Key Summary
As more companies face hiring freezes and restrictions on headcount, outsourcing is emerging as a flexible, scalable solution. Two of the most widely considered outsourcing destinations—Colombia and the Philippines—offer numerous advantages for building offshore teams. This blog explores key differences across communication, time zone differences, talent pool, infrastructure, culture, and cost—so you can make an informed decision about where to grow.
At Connext, we enable clients to bypass hiring constraints by forming remote teams under independent contractor agreements, helping them scale without the overhead of increasing internal headcount.
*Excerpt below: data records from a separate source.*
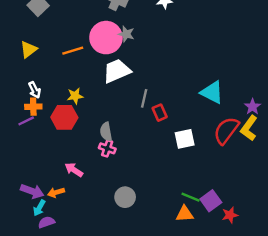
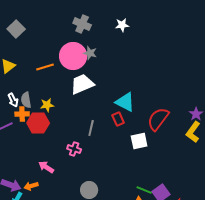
cyan triangle: (212, 92) -> (125, 102), moved
gray line: (144, 98) -> (91, 128), moved
orange cross: (33, 107) -> (22, 114), moved
red semicircle: (226, 130) -> (158, 119), moved
gray semicircle: (106, 132) -> (26, 100), moved

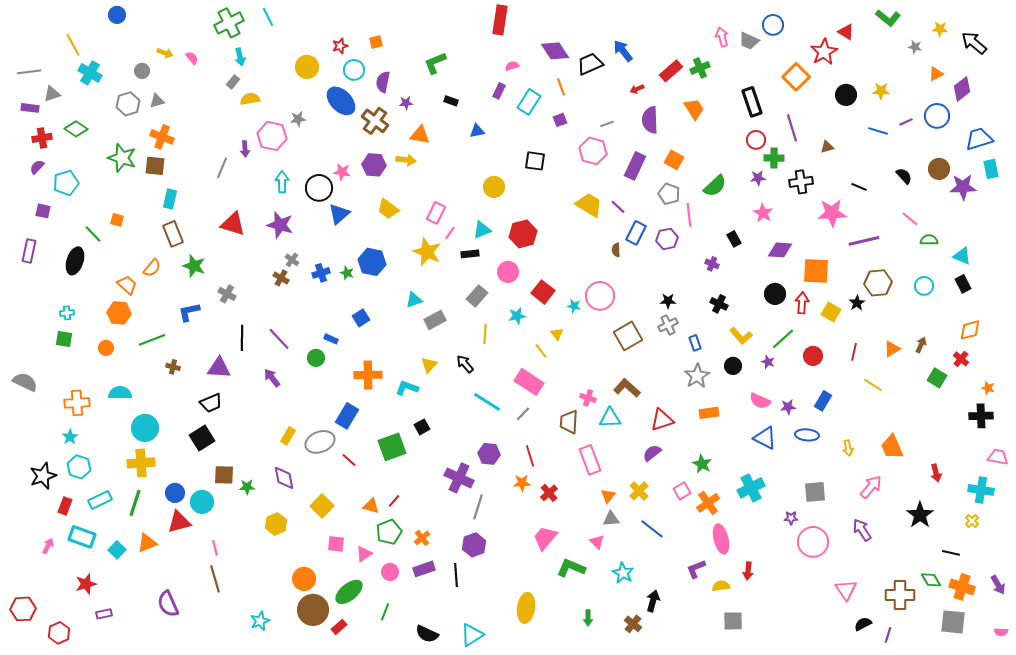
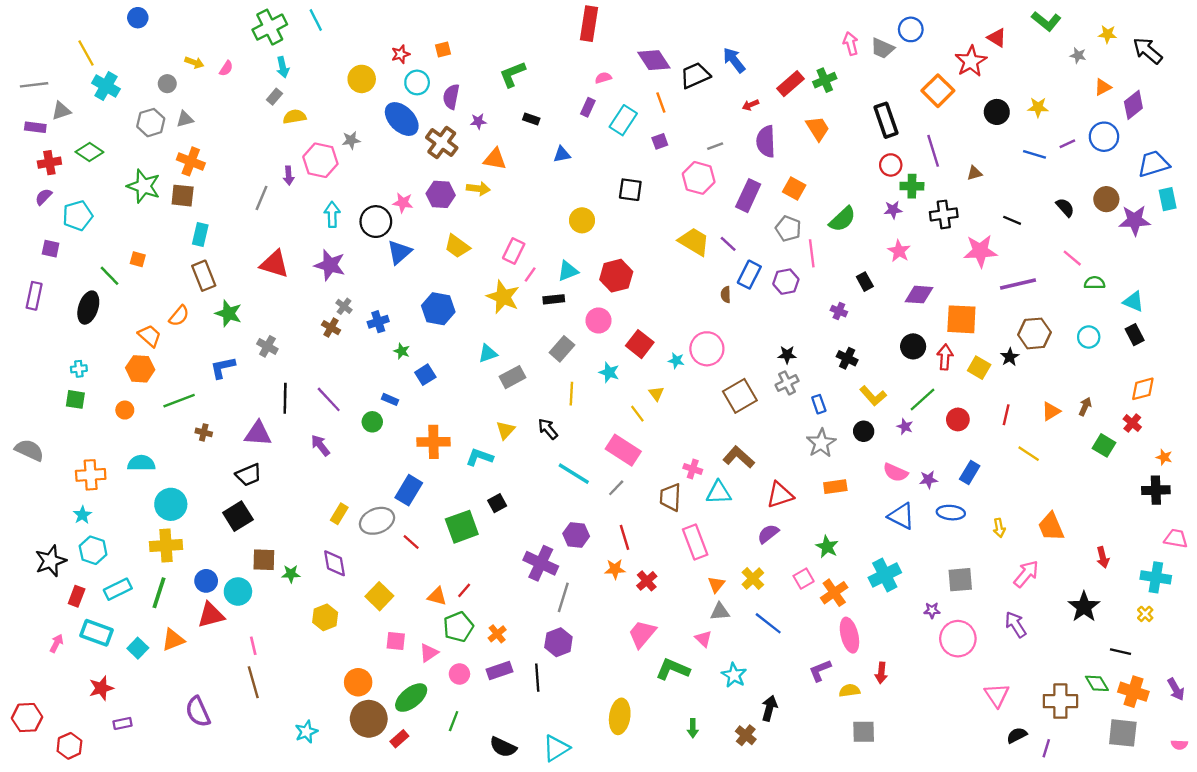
pink semicircle: (192, 58) -> (226, 68), turned 72
green star: (347, 273) -> (402, 351), moved
cyan star: (517, 316) -> (609, 372), turned 30

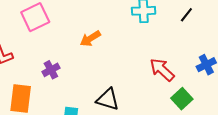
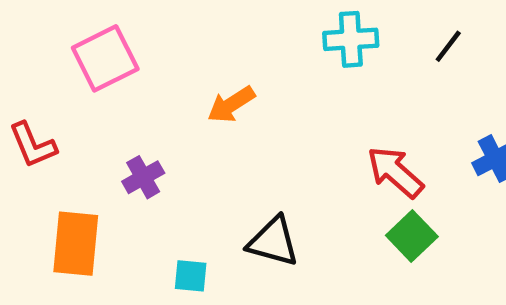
green square: (182, 99) -> (412, 236), moved

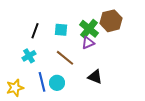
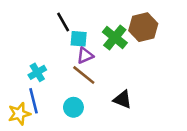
black line: (35, 31) -> (63, 22), moved, turned -49
purple triangle: (88, 43) -> (85, 56), moved
blue line: (42, 82) -> (33, 101), moved

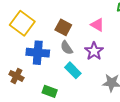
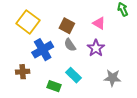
blue cross: (38, 53) -> (43, 50), turned -35
cyan rectangle: (73, 70) -> (74, 75), moved
brown cross: (16, 76) -> (23, 72), turned -32

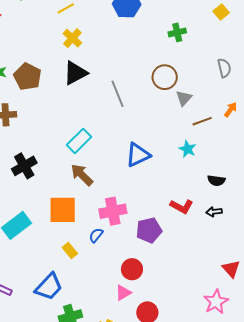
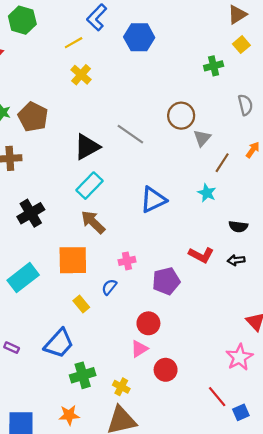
green cross: (177, 32) -> (214, 66), moved
black triangle: (75, 73) -> (87, 147), moved
gray line: (117, 94) -> (130, 134), turned -32
brown line: (202, 121) -> (222, 163), turned -36
pink cross: (113, 211) -> (127, 261), size x0.6

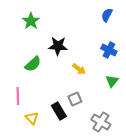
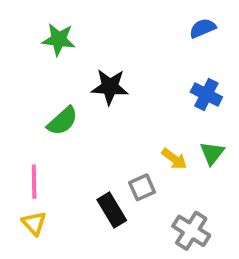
blue semicircle: (107, 15) -> (203, 28), turned 40
green star: (31, 21) -> (59, 40), turned -30
yellow arrow: (79, 69) -> (174, 159), moved
yellow triangle: (32, 118) -> (34, 223), moved

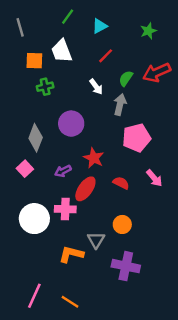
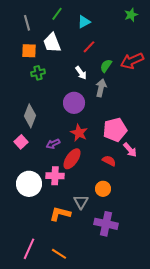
gray line: (20, 27) -> (27, 23), moved
green star: (148, 31) -> (131, 15), moved
purple circle: (71, 124) -> (74, 103), moved
pink pentagon: (137, 138) -> (115, 130), moved
red semicircle: (121, 183) -> (109, 161), moved

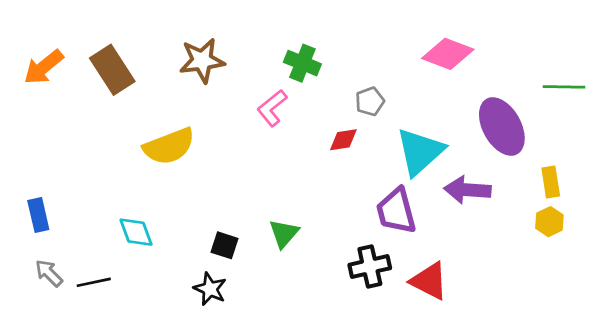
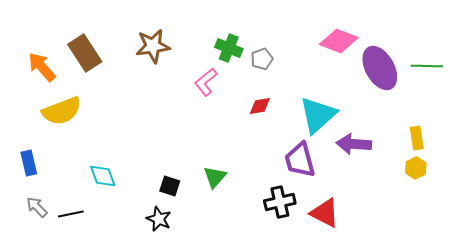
orange arrow: (44, 67) -> (42, 67), moved, turned 88
gray pentagon: (370, 101) -> (262, 59), moved
purple ellipse: (502, 126) -> (380, 68), moved
yellow semicircle: (169, 146) -> (62, 111), moved

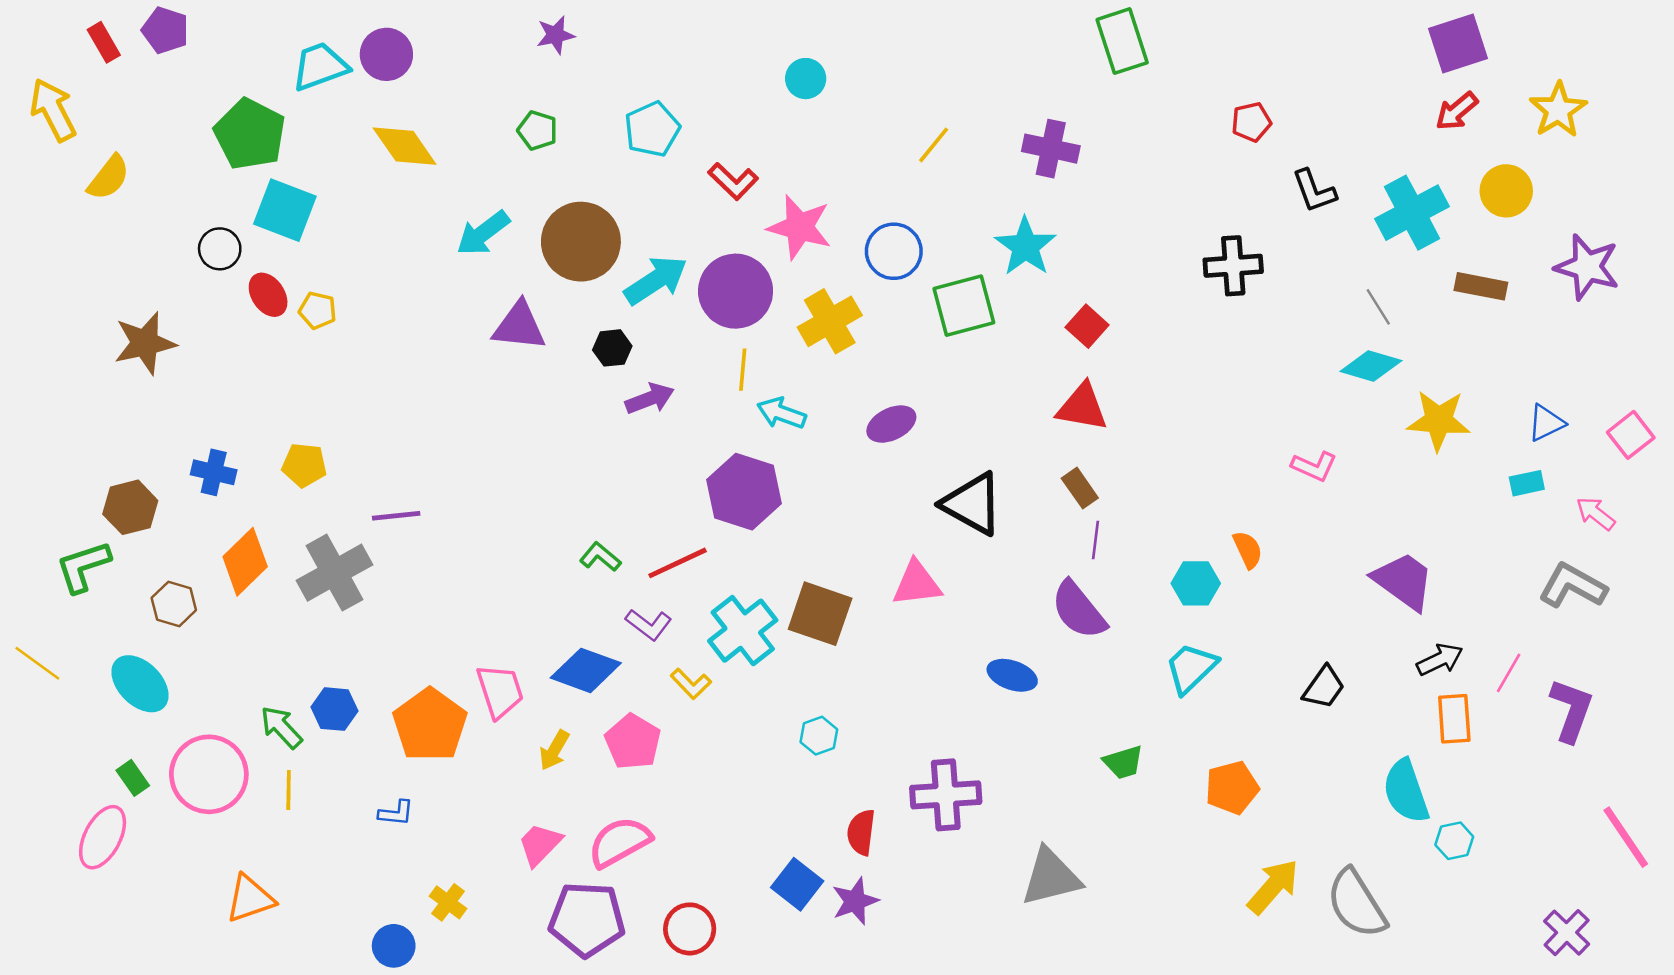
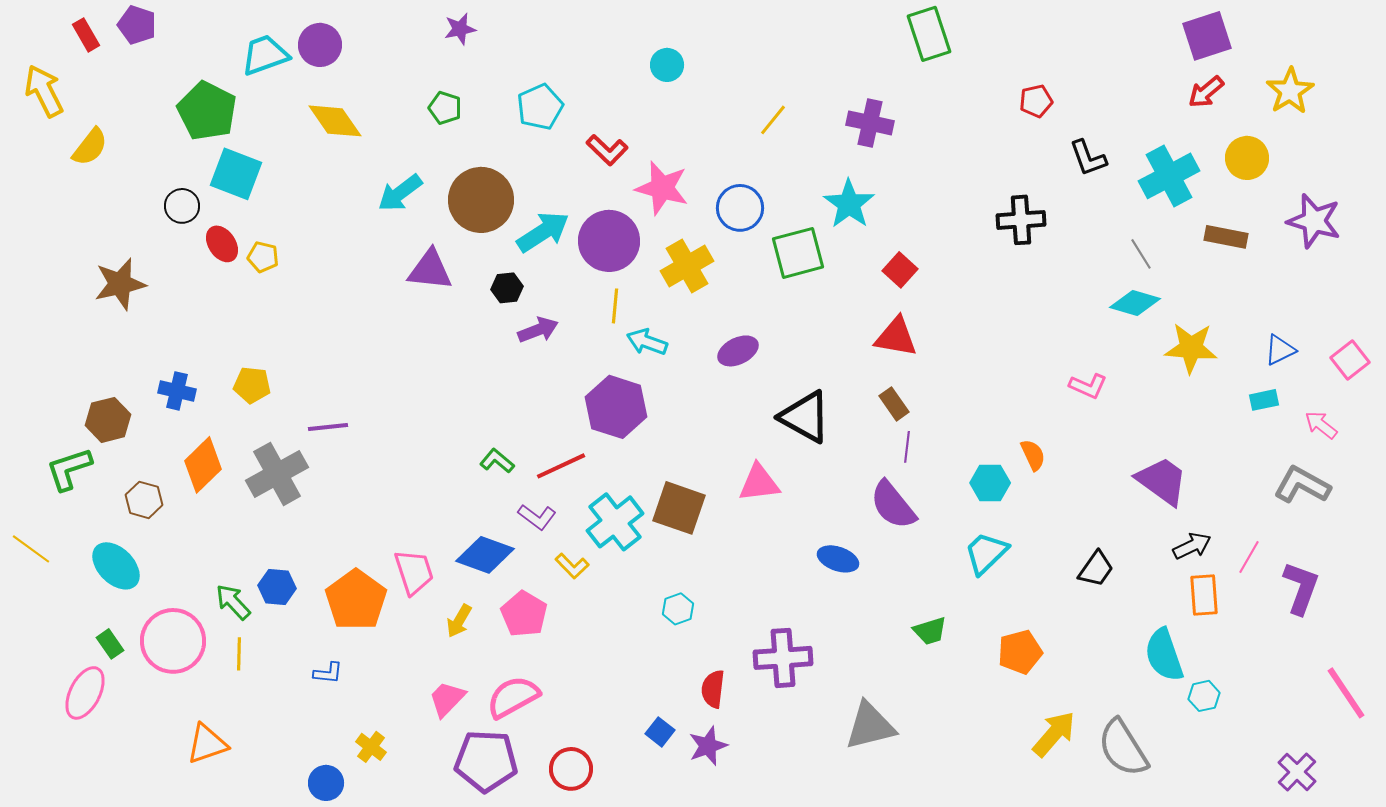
blue square: (797, 884) -> (660, 732), size x0.7

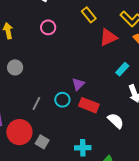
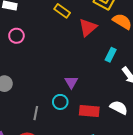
pink circle: (48, 27) -> (16, 36), moved
red rectangle: (89, 105) -> (89, 111), moved

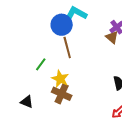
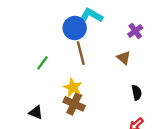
brown triangle: (112, 37) -> (124, 58), moved
green line: (41, 64) -> (42, 63), moved

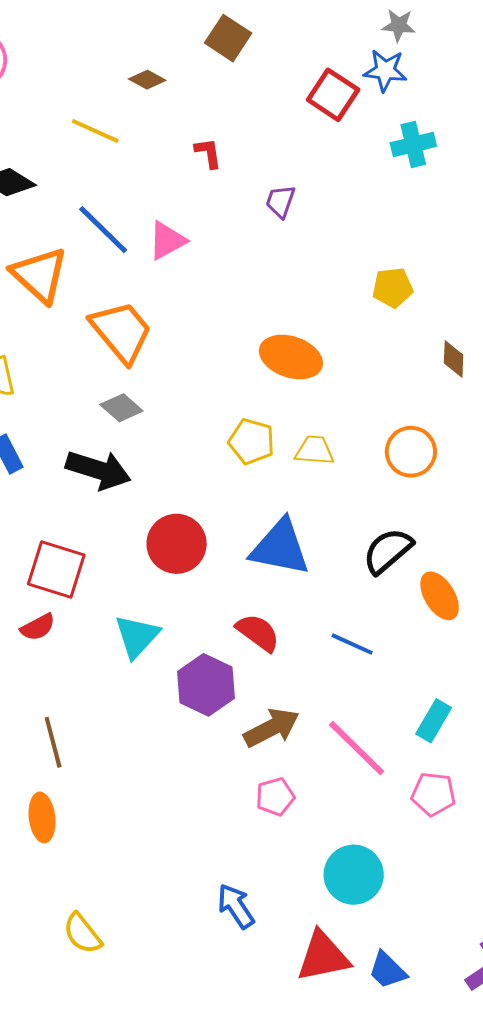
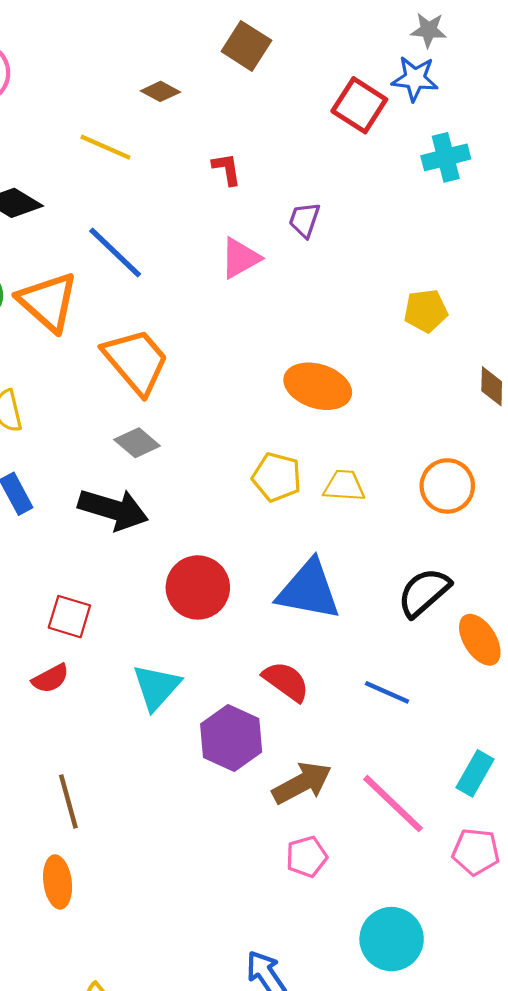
pink triangle: (167, 241) -> (240, 258), moved
red square: (56, 570) -> (69, 617), size x0.7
Why This Matters in Today’s Business Climate
In today’s economic environment, companies are increasingly seeking ways to remain agile. With widespread hiring freezes, budget constraints, and pressure to increase productivity without adding full-time employees, many organizations are re-evaluating their workforce strategies. Offshore teams are one of the most viable options, particularly when structured under independent contractor agreements that allow businesses to scale without increasing headcount.
Among the most popular destinations for business process outsourcing are Colombia and the Philippines. Both countries have made significant investments in BPO infrastructure and economic growth, but each offers distinct benefits depending on your organizational priorities. Instead of declaring a one-size-fits-all winner, this article presents key considerations for both locations, allowing you to assess what aligns best with your goals.
(Caption) Philippines—Daytime skyline of NCR under clear skies.
(Caption) Colombia—A clear afternoon in Bogotá.
1. Language and Communication Proficiency
The Philippines has long been recognized for its high English proficiency. English is one of its official languages and is widely used in government, education, and business. As a result, BPO professionals in the Philippines typically demonstrate effective communication skills, strong grammar, accent neutrality, and fluency, particularly in roles that involve customer service, contact center operations, healthcare support, and sales. This linguistic capability has helped the country become a global leader in voice-based services.
Colombia has made significant strides in English language education, especially in major urban areas such as Bogotá, Medellín, and Cali.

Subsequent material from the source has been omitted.